START Records provided

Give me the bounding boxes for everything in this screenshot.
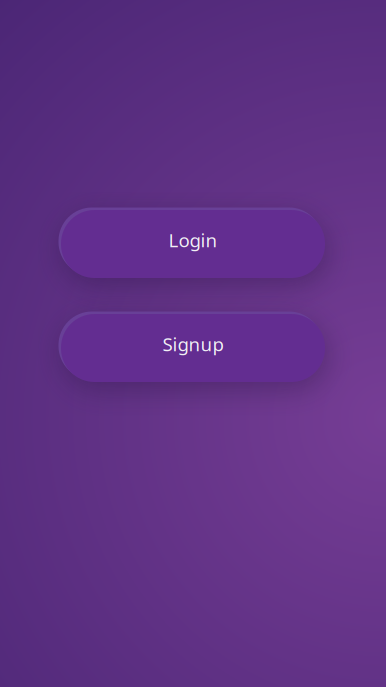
button[interactable]: Signup	[61, 314, 325, 382]
button[interactable]: Login	[61, 210, 325, 278]
staticText: Login	[168, 228, 218, 252]
staticText: Signup	[162, 332, 224, 356]
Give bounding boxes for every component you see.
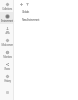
staticText: Monitors — [3, 55, 12, 58]
button[interactable]: Flows — [0, 60, 14, 72]
button[interactable]: Globals — [14, 8, 78, 16]
staticText: Collections — [2, 7, 12, 10]
staticText: Flows — [4, 67, 10, 70]
button[interactable]: Collections — [0, 0, 14, 12]
button[interactable]: Environments — [0, 12, 14, 24]
button[interactable]: Add — [18, 1, 25, 8]
button[interactable]: Mock servers — [0, 36, 14, 48]
staticText: APIs — [5, 31, 10, 34]
button[interactable]: New Environment — [14, 16, 78, 24]
staticText: Environments — [1, 19, 14, 22]
button[interactable]: Profile — [6, 91, 9, 94]
staticText: History — [4, 79, 11, 82]
button[interactable]: Monitors — [0, 48, 14, 60]
staticText: New Environment — [22, 18, 40, 22]
button[interactable]: Filter — [24, 1, 31, 8]
staticText: Mock servers — [1, 43, 14, 46]
button[interactable]: APIs — [0, 24, 14, 36]
button[interactable]: History — [0, 72, 14, 84]
staticText: Globals — [22, 10, 29, 14]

END Records provided

§ **About this exercise**: Which lines of the entries above contain the word "History"? Copy each of them.

§ **Response below**:
staticText: History — [4, 79, 11, 82]
button[interactable]: History — [0, 72, 14, 84]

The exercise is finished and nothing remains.